Mon propos était d’interroger le succès actuel de la biodynamie par une proposition uchronique. Pourquoi maintenant ? Et pourquoi si tard ? Quelle est son origine ? Son cheminement ? Le vin s’inscrit en effet dans la géographie et dans l’histoire, il n’est pas loin de consti
tuer le sujet idéal pour la géographie historique. Oui, j’ose me poser la question des contingences de l’histoire de la biodynamie et de son rayonnement. Comme j’ose me demander ce que serait aujourd’hui le vin de tokaji si le bloc soviétique ne s’était pas effondré, ou alors s’il n’avait jamais étendu son emprise sur la Hongrie… comme je me demande parfois quelle aurait été la fortune des vins de Bordeaux si Aliénor d’Aquitaine n’avait pas épousé Henri Plantagenêt. A-t-on encore le droit de se demander à quoi aurait ressemblé le XIXe siècle européen si l’issue de la bataille de Waterloo avait été autre ? A-t-on encore le droit, en essayant de réfléchir, d’oser le paradoxe et la provocation, l’impertinence de ce qui n’est pas advenu ou de l’idée qui pourrait ne pas convenir à chacun ?... Bien entendu, ma réflexion ne visait aucunement à établir un lien formel entre nazisme et biodynamie ; c’est une problématique historique qu’il appartient aux historiens spécialistes de la période de traiter. Elle émane en revanche de l’idée que l’esprit germanique, depuis au moins le romantisme, et sans doute avant, entretient un lien profond et singulier avec la nature, perçue sous un angle cosmique, panthéiste, d’où l’idéalisation et une certaine nostalgie d’une hypothétique pureté originelle ne sont pas absentes. Dans les arts, les sciences, les doctrines sociales et politiques, cette sensibilité s’est exprimée pour le meilleur et pour le pire. Comme vous le soulignez, elle a aussi, à de multiples reprises, fécondé le “cartésianisme”, qui résume, lui aussi de façon simplificatrice, voire caricaturale, l’esprit français.

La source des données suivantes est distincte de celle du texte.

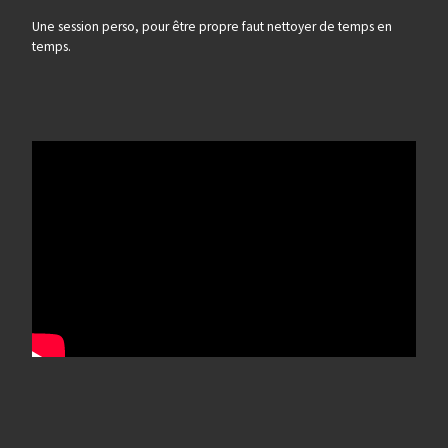
Une session perso, pour être propre faut nettoyer de temps en
temps.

Je n’ai aucune dent contre les vins issus de la biodynamie. Au contraire ! Je m’incline devant leur indéniable qualité, qui ressort régulièrement lors de mes dégustations (à l’aveugle) dans des vignobles très divers. D’un point de vue moral et esthétique l’agriculture biodynamique me semble cent fois, mille fois préférable à l’agriculture industrielle, qui règne sans partage depuis les années 1950, qui a certes réussi à nourrir le monde, mais au prix de la négation de la dignité du vivant : végétaux, animaux, hommes, paysages bafoués, avilis… Je persiste néanmoins à affirmer mes réticences intellectuelles face à un corpus de croyances auxquelles il est expressément demandé aux adhérents de souscrire. Ce n’est pas propre à la biodynamie, j’ai les mêmes réticences face à d’autres idéologies. On ne m’ôtera pas de l’idée qu’aujourd’hui la croyance en des dilutions extrêmes, des interactions subtiles, des contacts relevant de l’aura et des équilibres cosmiques traduit avant tout la nostalgie d’une pureté révolue – partagée à mon avis par les tenants du “vin nature” –, inatteignable dans une écosphère bien plus polluée que celle qu’a connue Steiner (microplastiques, radioactivité cumulée, ondes diverses et variées, explosion du trafic aérien, accumulations et rémanences toxiques, foisonnement et réactions croisées des molécules de synthèse…). Cela relativise toute volonté d’être en 2020 au plus proche d’un concept de “naturalité” dans son activité agricole, sauf à considérer la biodynamie comme un rituel de réparation, donc comme une pratique d’essence religieuse. Pierre Citerne La RVF. En octobre 2018, La RVF avait titré en couverture : “L’Alsace, vignoble le plus biodynamique d’Europe”. Il s’agissait d’une première, saluant le rôle de pionnier de la région dans ce domaine. Nous n’avons pas changé d’avis. À l’intention de M. Stoeckel, précisons que si l’Alsace compte selon les derniers rapports 908 hectares de vignes en biodynamie contre 159 pour le Jura, en pourcentage des terres viticoles cultivées c’est le Jura qui, avec 8,15 % de ses vignes en biodynamie, se classe devant l’Alsace (5,82 % de vignes en biodynamie) et les autres régions françaises.